To summarize existing evidence on the predictive value of MRI in assessing extracapsular extension (ECE), seminal vesicle involvement (SVI), and lymph node involvement (LNI) in radio-recurrent prostate cancer patients who are candidates for salvage prostatectomy, highlighting its significance in improving patient outcomes.
Key Findings:
Four studies with 94 patients were included, indicating a significant need for further research.
Prevalence of ECE ranged from 50% to 87.5%, suggesting variability in MRI effectiveness.
Prevalence of SVI ranged from 33.3% to 68.42%, highlighting the importance of accurate staging.
Nodal involvement reported in 26.32% and 17.78% of patients, emphasizing the need for improved diagnostic tools.
Interpretation:
MRI demonstrates variable predictive value for ECE, SVI, and LNI in patients with radio-recurrent prostate cancer, but the evidence is limited and requires further validation to enhance clinical decision-making.
Limitations:
Limited number of studies (only four) included in the analysis, which may affect the generalizability of the findings.

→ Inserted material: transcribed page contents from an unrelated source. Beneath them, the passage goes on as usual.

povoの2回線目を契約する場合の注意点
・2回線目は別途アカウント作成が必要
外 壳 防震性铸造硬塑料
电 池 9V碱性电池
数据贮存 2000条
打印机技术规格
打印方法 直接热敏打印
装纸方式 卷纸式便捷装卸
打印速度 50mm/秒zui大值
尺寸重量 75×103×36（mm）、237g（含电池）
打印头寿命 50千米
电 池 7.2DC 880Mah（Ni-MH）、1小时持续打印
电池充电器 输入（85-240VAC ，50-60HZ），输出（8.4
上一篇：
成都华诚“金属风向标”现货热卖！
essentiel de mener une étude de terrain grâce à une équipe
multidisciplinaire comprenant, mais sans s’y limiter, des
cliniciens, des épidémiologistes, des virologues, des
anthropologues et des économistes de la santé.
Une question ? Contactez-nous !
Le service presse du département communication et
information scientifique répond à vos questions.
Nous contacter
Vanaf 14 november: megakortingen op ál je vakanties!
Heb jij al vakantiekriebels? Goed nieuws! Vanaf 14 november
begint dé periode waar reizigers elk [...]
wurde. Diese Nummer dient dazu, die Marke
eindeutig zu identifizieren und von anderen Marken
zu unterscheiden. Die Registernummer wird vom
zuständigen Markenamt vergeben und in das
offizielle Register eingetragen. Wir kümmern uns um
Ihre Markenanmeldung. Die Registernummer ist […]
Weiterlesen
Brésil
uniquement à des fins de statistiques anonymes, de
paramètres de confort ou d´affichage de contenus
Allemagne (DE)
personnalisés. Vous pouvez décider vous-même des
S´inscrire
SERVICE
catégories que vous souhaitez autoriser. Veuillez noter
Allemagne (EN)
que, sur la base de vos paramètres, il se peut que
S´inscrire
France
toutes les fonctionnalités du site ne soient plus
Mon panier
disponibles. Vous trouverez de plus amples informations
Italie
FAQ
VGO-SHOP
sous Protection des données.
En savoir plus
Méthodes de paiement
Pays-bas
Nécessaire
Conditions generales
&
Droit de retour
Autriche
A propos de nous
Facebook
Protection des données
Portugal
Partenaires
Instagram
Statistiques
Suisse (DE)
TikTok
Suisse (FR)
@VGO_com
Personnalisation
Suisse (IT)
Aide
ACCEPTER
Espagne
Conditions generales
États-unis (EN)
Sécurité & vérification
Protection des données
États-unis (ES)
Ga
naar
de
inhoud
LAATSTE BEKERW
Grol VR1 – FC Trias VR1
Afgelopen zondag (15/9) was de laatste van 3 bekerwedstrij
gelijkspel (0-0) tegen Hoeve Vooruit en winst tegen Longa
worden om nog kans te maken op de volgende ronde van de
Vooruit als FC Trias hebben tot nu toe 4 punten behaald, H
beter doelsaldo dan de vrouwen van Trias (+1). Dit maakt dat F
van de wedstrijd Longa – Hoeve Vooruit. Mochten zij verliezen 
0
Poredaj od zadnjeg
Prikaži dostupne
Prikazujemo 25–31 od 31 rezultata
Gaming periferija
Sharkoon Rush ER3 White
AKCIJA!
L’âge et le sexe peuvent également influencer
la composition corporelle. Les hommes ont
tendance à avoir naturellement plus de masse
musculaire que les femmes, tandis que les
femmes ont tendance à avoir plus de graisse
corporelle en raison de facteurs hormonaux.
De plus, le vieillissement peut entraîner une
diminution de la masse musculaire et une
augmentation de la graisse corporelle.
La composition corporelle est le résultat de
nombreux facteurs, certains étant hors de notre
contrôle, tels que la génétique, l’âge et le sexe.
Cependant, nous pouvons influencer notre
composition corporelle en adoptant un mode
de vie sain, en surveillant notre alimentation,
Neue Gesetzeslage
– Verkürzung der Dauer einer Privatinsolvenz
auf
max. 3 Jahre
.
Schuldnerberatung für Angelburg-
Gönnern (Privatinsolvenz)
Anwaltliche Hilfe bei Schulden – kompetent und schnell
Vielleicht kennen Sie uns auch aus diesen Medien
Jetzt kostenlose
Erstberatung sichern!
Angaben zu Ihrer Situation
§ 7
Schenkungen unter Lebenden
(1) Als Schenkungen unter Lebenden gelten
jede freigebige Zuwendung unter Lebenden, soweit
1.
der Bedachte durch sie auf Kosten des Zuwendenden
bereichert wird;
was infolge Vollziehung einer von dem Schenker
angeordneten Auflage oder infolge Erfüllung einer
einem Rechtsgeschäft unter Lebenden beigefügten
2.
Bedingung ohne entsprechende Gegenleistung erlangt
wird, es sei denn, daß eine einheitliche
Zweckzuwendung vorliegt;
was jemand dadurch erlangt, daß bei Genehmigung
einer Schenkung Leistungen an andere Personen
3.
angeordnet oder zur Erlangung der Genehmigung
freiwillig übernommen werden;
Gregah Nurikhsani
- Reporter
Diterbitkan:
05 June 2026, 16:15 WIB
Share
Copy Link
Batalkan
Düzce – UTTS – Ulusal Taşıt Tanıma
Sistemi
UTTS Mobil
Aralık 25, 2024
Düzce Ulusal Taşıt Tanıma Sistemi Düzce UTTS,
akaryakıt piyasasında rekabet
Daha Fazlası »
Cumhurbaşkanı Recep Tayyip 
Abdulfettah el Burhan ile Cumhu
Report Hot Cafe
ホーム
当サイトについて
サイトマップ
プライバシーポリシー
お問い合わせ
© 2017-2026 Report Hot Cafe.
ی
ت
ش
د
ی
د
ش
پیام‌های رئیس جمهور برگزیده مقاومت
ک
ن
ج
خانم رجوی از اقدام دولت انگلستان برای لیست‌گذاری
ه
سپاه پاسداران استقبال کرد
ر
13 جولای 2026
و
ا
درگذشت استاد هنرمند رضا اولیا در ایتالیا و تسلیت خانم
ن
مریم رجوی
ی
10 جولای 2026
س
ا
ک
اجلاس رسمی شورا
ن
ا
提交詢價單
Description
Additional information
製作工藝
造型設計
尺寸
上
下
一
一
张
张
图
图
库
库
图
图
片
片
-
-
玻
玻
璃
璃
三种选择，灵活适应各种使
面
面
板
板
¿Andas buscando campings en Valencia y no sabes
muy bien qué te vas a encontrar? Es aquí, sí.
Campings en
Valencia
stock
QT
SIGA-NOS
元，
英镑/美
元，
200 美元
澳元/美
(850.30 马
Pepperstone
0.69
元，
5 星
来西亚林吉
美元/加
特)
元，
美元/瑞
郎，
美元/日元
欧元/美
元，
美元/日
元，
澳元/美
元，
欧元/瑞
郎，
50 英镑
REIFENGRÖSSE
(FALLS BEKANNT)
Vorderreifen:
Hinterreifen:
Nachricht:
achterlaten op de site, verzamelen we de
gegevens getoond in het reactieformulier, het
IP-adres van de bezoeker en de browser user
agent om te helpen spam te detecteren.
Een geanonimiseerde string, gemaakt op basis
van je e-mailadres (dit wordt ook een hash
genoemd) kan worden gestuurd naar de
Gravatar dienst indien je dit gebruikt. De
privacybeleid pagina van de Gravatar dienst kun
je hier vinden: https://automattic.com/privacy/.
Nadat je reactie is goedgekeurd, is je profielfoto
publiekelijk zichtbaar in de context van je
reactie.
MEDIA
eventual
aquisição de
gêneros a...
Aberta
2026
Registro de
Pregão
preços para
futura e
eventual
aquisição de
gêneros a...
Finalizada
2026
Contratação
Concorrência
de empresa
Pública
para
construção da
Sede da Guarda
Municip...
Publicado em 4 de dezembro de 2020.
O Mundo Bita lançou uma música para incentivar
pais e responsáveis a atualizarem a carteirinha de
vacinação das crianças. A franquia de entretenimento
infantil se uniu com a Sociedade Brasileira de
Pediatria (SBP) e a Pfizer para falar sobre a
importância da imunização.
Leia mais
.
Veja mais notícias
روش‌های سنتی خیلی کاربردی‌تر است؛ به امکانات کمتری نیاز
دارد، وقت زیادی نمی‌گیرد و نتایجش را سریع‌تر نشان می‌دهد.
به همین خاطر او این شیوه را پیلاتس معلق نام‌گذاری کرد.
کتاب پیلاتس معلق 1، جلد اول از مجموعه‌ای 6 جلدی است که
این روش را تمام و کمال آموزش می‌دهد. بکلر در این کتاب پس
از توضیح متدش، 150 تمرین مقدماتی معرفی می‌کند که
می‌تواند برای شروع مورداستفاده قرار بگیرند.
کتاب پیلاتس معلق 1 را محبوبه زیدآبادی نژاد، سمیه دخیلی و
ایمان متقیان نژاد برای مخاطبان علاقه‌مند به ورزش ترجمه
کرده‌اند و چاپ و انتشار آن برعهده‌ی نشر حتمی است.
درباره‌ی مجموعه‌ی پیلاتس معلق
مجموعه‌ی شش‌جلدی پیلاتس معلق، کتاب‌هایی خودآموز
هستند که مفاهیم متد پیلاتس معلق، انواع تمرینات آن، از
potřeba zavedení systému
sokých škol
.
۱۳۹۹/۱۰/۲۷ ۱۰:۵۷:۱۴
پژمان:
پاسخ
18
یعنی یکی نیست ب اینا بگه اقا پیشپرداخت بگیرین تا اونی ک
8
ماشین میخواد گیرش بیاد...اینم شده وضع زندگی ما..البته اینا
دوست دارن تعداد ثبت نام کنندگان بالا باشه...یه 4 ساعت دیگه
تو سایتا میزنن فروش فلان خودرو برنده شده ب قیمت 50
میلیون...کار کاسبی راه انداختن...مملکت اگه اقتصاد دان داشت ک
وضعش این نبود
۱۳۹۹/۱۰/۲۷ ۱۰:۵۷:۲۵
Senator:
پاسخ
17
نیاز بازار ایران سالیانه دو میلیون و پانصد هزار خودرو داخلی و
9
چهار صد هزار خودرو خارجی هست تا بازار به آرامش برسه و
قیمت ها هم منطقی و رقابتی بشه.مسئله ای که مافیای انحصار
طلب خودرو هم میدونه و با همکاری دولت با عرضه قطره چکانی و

All studies were single-center and retrospective, potentially introducing bias.
Variability in MRI protocols and radiologist experience may impact the reliability of results.
Conclusion:
MRI is a potentially useful tool for local staging in radio-recurrent prostate cancer, but further studies are needed to confirm its reliability and improve diagnostic accuracy, which could significantly impact patient management.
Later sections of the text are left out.